[Transcribed page contents]
========

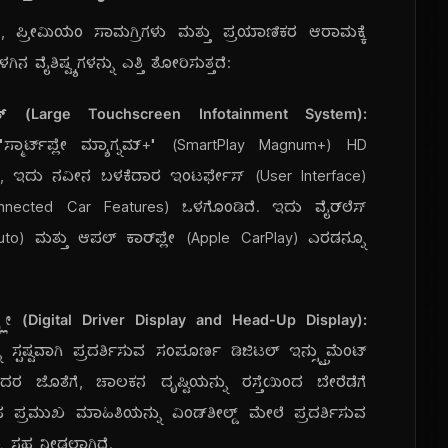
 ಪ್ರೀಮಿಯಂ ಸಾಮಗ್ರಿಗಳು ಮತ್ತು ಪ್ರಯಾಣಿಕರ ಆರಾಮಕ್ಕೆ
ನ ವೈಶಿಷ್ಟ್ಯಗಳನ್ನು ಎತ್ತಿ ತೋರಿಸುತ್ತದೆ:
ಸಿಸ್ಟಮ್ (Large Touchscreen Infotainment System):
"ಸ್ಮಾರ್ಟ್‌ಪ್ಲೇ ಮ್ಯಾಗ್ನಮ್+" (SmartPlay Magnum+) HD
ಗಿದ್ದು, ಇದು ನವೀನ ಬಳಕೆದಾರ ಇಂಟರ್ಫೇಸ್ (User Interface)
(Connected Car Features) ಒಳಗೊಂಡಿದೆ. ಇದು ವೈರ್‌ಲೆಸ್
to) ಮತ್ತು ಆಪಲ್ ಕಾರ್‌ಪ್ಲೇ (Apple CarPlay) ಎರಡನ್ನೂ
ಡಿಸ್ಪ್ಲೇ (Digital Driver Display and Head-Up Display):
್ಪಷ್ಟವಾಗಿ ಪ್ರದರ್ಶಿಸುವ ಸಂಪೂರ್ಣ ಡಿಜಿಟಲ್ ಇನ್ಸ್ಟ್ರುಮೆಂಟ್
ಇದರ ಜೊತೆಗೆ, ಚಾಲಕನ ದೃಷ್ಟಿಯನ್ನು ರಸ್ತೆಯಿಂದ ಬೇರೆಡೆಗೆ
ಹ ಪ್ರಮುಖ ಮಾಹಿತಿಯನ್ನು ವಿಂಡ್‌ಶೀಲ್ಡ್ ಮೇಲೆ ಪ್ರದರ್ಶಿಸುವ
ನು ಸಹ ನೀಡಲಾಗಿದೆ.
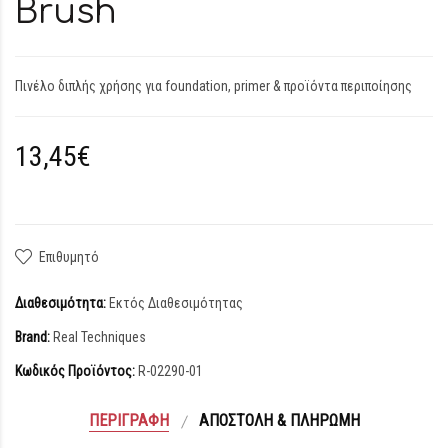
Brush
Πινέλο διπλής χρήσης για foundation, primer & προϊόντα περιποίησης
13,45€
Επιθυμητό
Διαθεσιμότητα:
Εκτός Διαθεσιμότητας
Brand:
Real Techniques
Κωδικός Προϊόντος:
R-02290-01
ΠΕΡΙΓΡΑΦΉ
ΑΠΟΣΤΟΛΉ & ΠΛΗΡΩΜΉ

========

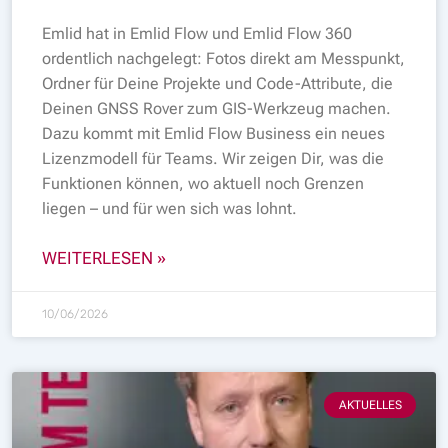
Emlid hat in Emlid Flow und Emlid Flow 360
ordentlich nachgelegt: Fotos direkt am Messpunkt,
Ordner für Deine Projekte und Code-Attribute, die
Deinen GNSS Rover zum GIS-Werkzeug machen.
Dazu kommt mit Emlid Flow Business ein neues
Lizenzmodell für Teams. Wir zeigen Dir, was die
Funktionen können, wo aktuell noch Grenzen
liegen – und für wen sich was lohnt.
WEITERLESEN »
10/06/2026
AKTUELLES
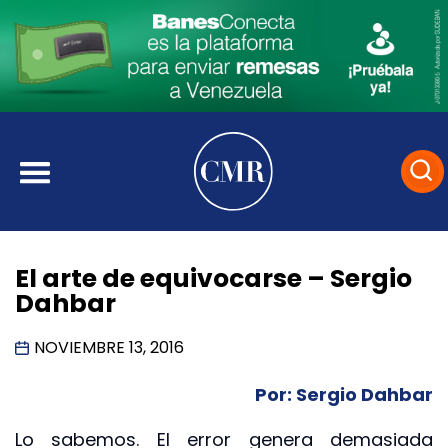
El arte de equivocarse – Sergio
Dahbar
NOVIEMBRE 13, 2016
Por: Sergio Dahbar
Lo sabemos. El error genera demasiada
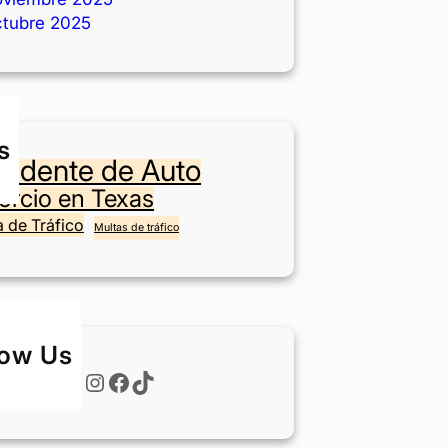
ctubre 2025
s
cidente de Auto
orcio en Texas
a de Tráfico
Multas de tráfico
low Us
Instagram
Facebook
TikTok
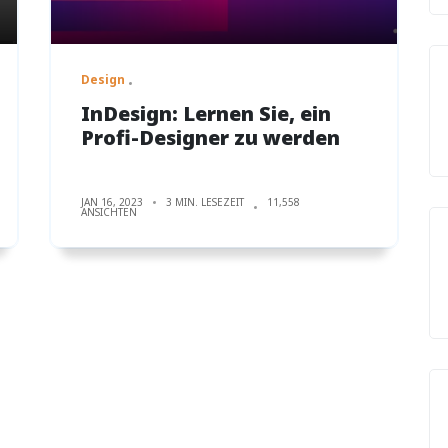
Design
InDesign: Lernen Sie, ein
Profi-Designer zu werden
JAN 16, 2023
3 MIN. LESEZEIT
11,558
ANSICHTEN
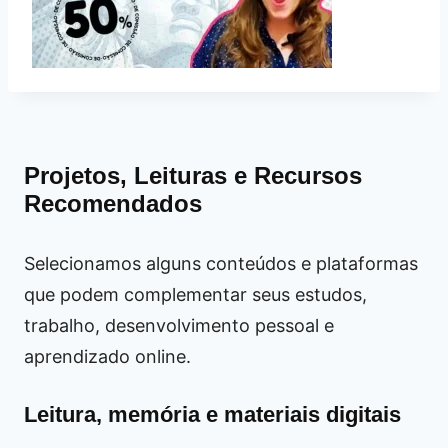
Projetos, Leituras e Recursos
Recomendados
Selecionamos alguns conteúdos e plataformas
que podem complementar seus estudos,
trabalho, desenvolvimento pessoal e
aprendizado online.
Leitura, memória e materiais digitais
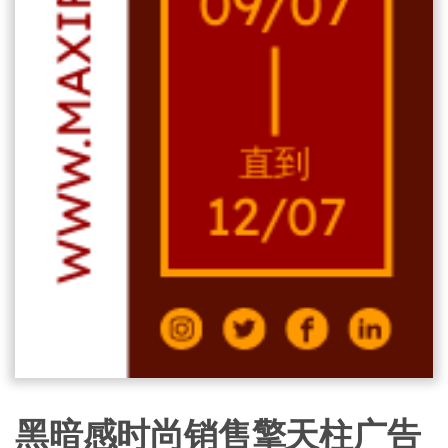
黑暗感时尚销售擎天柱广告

========

Your goal: From the records above, copy only the lines starting with the line that holds "Πινέλο διπλής χρήσης" and going on through the line that holds "ΑΠΟΣΤΟΛΉ & ΠΛΗΡΩΜΉ", exactly as written.

Response area:
Πινέλο διπλής χρήσης για foundation, primer & προϊόντα περιποίησης
13,45€
Επιθυμητό
Διαθεσιμότητα:
Εκτός Διαθεσιμότητας
Brand:
Real Techniques
Κωδικός Προϊόντος:
R-02290-01
ΠΕΡΙΓΡΑΦΉ
ΑΠΟΣΤΟΛΉ & ΠΛΗΡΩΜΉ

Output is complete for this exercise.